## Goal of the exercise
Repeat the entries below exactly. Drop the pictures.

## Data extract

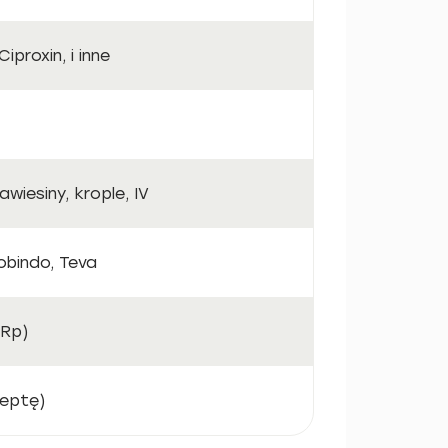
iproxin, i inne
awiesiny, krople, IV
obindo, Teva
(Rp)
ceptę)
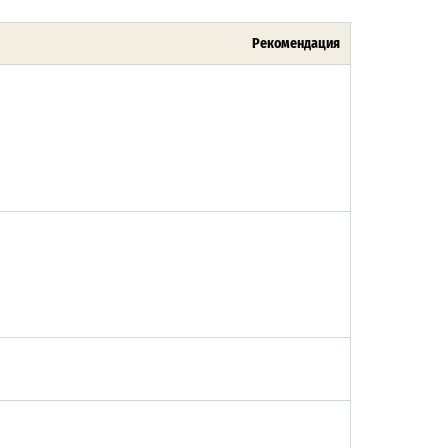
Рекомендация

## Answer below
iproxin, i inne
awiesiny, krople, IV
obindo, Teva
(Rp)
ceptę)
Рекомендация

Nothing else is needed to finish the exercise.